The New Zealand Railways Magazine, Volume 4, Issue 6 (October 1, 1929)

A Mighty Digger

A Mighty Digger.

That was the fancy that the general contour of Wakatipu suggested, a water-reptile, perhaps, half uncoiled, in its bed amid the bare and aged mountains. Recollections came too, of the Norse nature-myth about the vast serpent that encircled the world. But there is no need to go to Old World mythology for imaginative folk-talk about such places as this. There is an ancient story of the Maoris, given me by old legend tellers of the Ngai-Tahu tribe at Moeraki and Puketiraki. They said that these great lakes of the South Island were magically formed by their remote ancestor Rakaihaitu, who was the chief of the canoe Uruao, which came to these shores from the South Sea Islands very long ago, probably a thousand years, as nearly as could be reckoned from the whakapapa or genealogical list. The sailor rangatira travelled through the raw new country, which he thought would be improved by the creation of some lakes. So with his ko or digging implement, fortified with enchantments, he excavated the beds of many of our lakes, which immediately filled with water and gratified his sense of the fitness of things. He began in the North by scooping out Rotoroa and Rotoiti, the South Nelson lakes which form the chief sources of the Buller River. Then he worked southward, and his final achievement was digging out the bed of Wakatipu.

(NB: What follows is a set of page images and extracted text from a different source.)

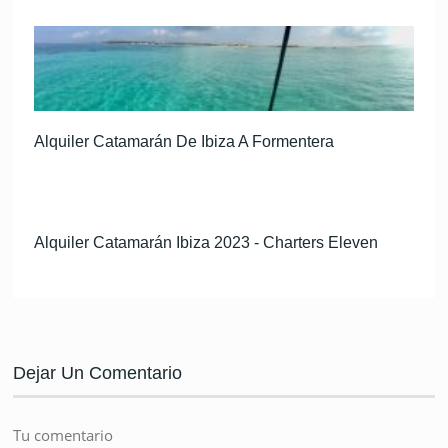
Alquiler Catamarán De Ibiza A Formentera
Alquiler Catamarán Ibiza 2023 - Charters Eleven
Dejar Un Comentario
Tu comentario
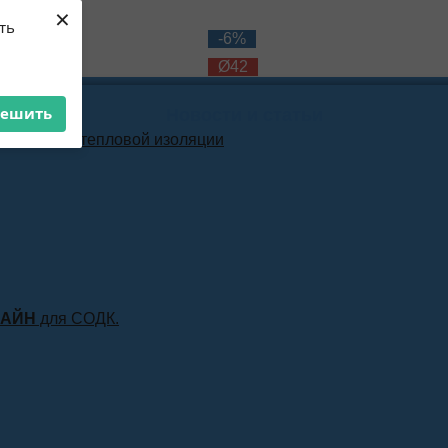
×
ть
-12%
-6%
Ø42
Ø42
решить
Новости и статьи
материала тепловой изоляции
ЛАЙН
для СОДК.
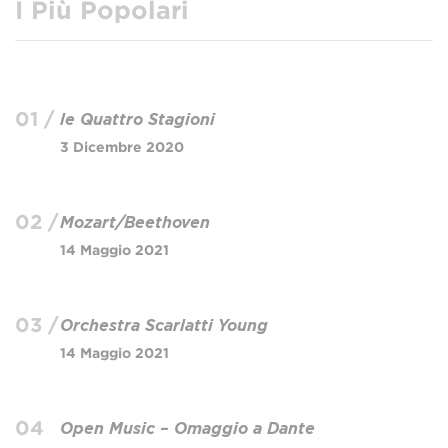
I Più Popolari
01 /
le Quattro Stagioni
3 Dicembre 2020
02 /
Mozart/Beethoven
14 Maggio 2021
03 /
Orchestra Scarlatti Young
14 Maggio 2021
04
Open Music – Omaggio a Dante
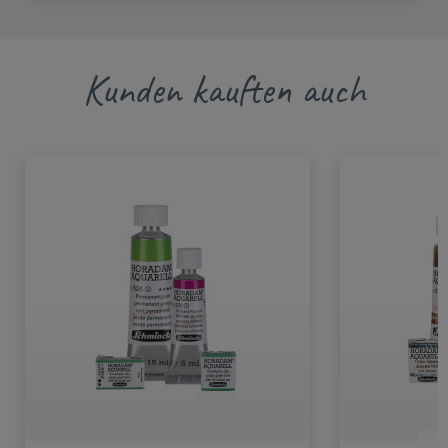
Kunden kauften auch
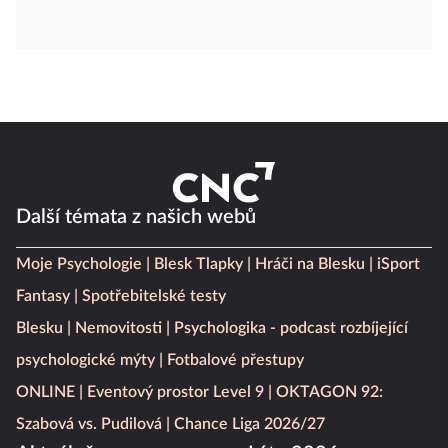
Další témata z našich webů
Moje Psychologie
Blesk Tlapky
Hráči na Blesku
iSport
Fantasy
Spotřebitelské testy
Blesku
Nemovitosti
Psychologika - podcast rozbíjející
psychologické mýty
Fotbalové přestupy
ONLINE
Eventový prostor Level 9
OKTAGON 92:
Szabová vs. Pudilová
Chance Liga 2026/27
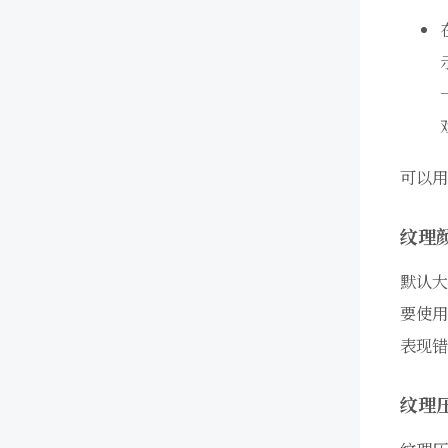
可以用
纹理
默认大
要使用
表现错
纹理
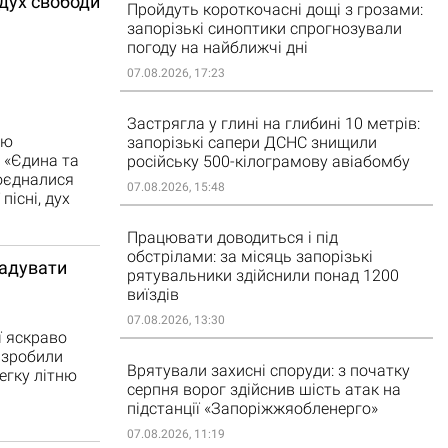
дух свободи
Пройдуть короткочасні дощі з грозами:
запорізькі синоптики спрогнозували
погоду на найближчі дні
07.08.2026, 17:23
Застрягла у глині на глибині 10 метрів:
цю
запорізькі сапери ДСНС знищили
 «Єдина та
російську 500-кілограмову авіабомбу
поєдналися
07.08.2026, 15:48
пісні, дух
Працювати доводиться і під
обстрілами: за місяць запорізькі
радувати
рятувальники здійснили понад 1200
виїздів
07.08.2026, 13:30
ї яскраво
 зробили
Врятували захисні споруди: з початку
егку літню
серпня ворог здійснив шість атак на
підстанції «Запоріжжяобленерго»
07.08.2026, 11:19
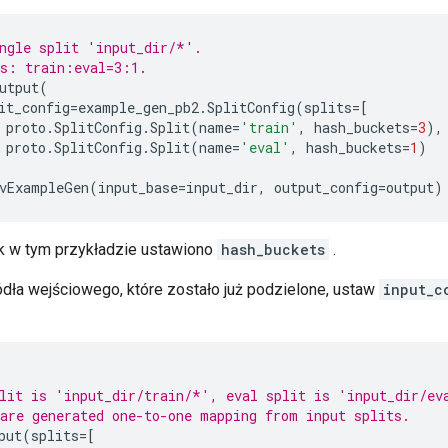
ngle split 'input_dir/*'.
ts: train:eval=3:1.
utput
(
it_config
=
example_gen_pb2
.
SplitConfig
(
splits
=
[
proto
.
SplitConfig
.
Split
(
name
=
'train'
,
hash_buckets
=
3
),
proto
.
SplitConfig
.
Split
(
name
=
'eval'
,
hash_buckets
=
1
)
vExampleGen
(
input_base
=
input_dir
,
output_config
=
output
)
k w tym przykładzie ustawiono
hash_buckets
.
dła wejściowego, które zostało już podzielone, ustaw
input_c
lit is 'input_dir/train/*', eval split is 'input_dir/ev
are generated one-to-one mapping from input splits.
put
(
splits
=
[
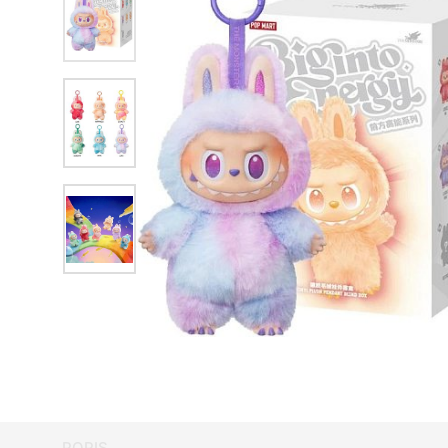
POPIS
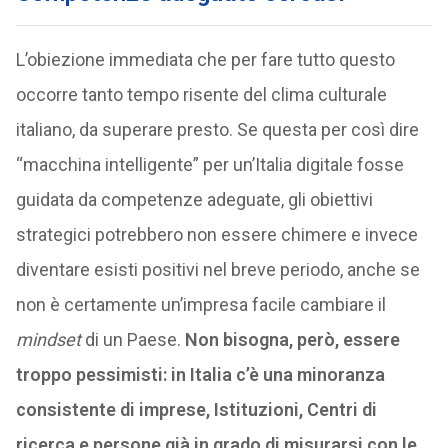
L’obiezione immediata che per fare tutto questo
occorre tanto tempo risente del clima culturale
italiano, da superare presto. Se questa per così dire
“macchina intelligente” per un’Italia digitale fosse
guidata da competenze adeguate, gli obiettivi
strategici potrebbero non essere chimere e invece
diventare esisti positivi nel breve periodo, anche se
non è certamente un’impresa facile cambiare il
mindset
di un Paese.
Non bisogna, però, essere
troppo pessimisti: in Italia c’è una minoranza
consistente di imprese, Istituzioni, Centri di
ricerca e persone già in grado di misurarsi con le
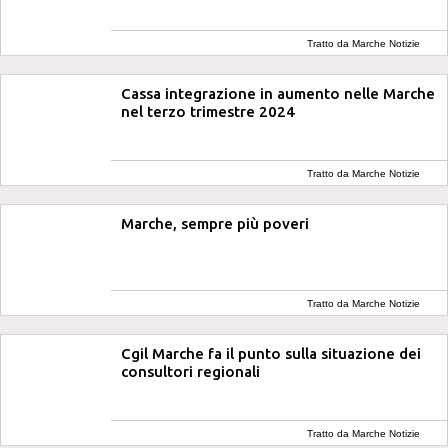
Tratto da Marche Notizie
Cassa integrazione in aumento nelle Marche
nel terzo trimestre 2024
Tratto da Marche Notizie
Marche, sempre più poveri
Tratto da Marche Notizie
Cgil Marche fa il punto sulla situazione dei
consultori regionali
Tratto da Marche Notizie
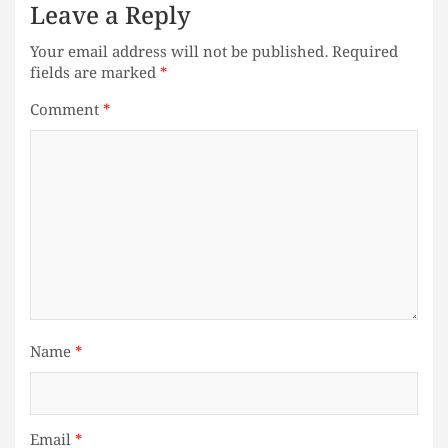
Leave a Reply
Your email address will not be published.
Required
fields are marked
*
Comment
*
Name
*
Email
*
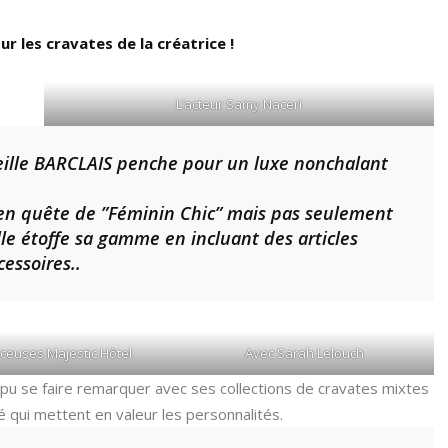
r les cravates de la créatrice !
L’acteur Samy Naceri
reille BARCLAIS penche pour un luxe nonchalant
e en quête de ”Féminin Chic” mais pas seulement
e étoffe sa gamme en incluant des articles
cessoires..
nceuses Majestic Hôtel
Avec Sarah Lelouch
 a pu se faire remarquer avec ses collections de cravates mixtes
é qui mettent en valeur les personnalités.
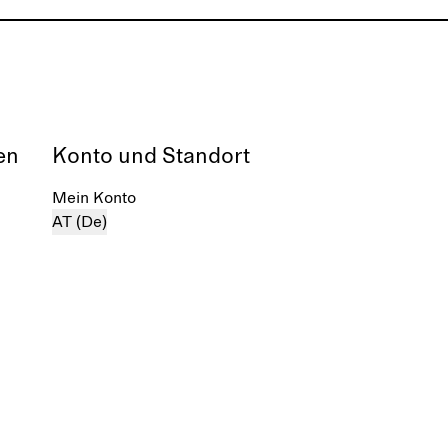
en
Konto und Standort
Mein Konto
AT (De)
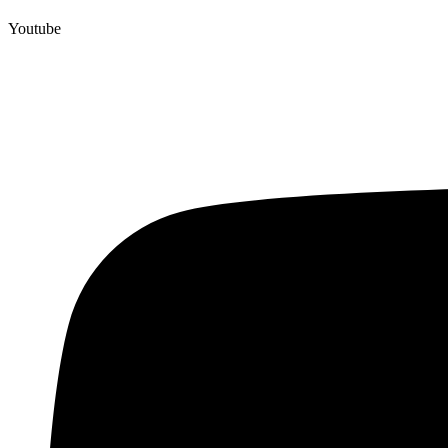
Youtube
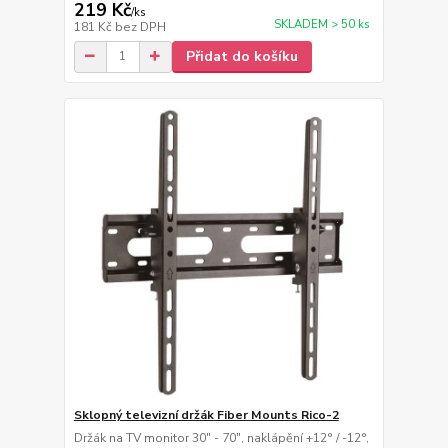
219 Kč
/
ks
SKLADEM > 50 ks
181 Kč
bez DPH
Přidat do košíku
Sklopný televizní držák Fiber Mounts Rico-2
Držák na TV monitor 30" - 70", naklápění +12° / -12°,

It is a fine poetic fancy, this fairy tale of Rakaihaitu.
The Picturesque Rail Approach To Lake Wakatipu. The rail terminus at Kingston (1,023 feet above sea level) at the southern end of Lake Wakatipu, South Island.

The Picturesque Rail Approach To Lake Wakatipu.
The rail terminus at Kingston (1,023 feet above sea level) at the southern end of Lake Wakatipu, South Island.

We may take it that this explorer of old was something of a geologist in his Maori-Polynesian way, and had more than a glimmering of scientific fact, the glacial origin, in part at any rate, of these southern lakes, Wakatipu in particular, is so obviously trenched out by that slow but most powerful of agencies, the rock-grinding ice mass.